*What is needed*.
Report each line of the data that contains the string "bâtiment".

*Information provided*.
┌────────

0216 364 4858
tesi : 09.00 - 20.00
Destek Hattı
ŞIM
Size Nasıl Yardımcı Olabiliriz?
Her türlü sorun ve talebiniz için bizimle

└────────
┌────────

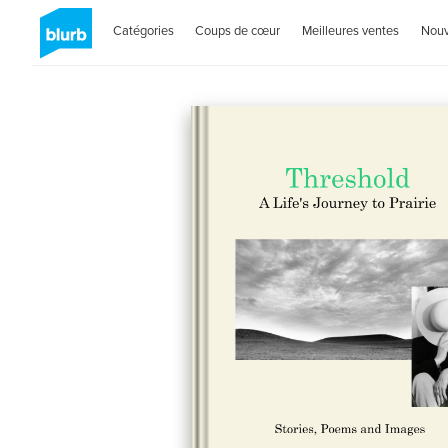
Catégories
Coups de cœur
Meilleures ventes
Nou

└────────
┌────────

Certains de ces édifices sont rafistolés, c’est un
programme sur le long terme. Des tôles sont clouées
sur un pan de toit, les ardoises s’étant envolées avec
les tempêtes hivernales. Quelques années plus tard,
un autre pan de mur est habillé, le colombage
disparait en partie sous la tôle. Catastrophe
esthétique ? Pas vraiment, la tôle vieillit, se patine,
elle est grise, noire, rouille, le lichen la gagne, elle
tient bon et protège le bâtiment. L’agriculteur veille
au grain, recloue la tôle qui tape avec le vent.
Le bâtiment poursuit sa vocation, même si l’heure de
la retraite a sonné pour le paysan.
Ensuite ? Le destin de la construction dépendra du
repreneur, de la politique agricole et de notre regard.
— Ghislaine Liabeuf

└────────

*Result below*.
tient bon et protège le bâtiment. L’agriculteur veille
Le bâtiment poursuit sa vocation, même si l’heure de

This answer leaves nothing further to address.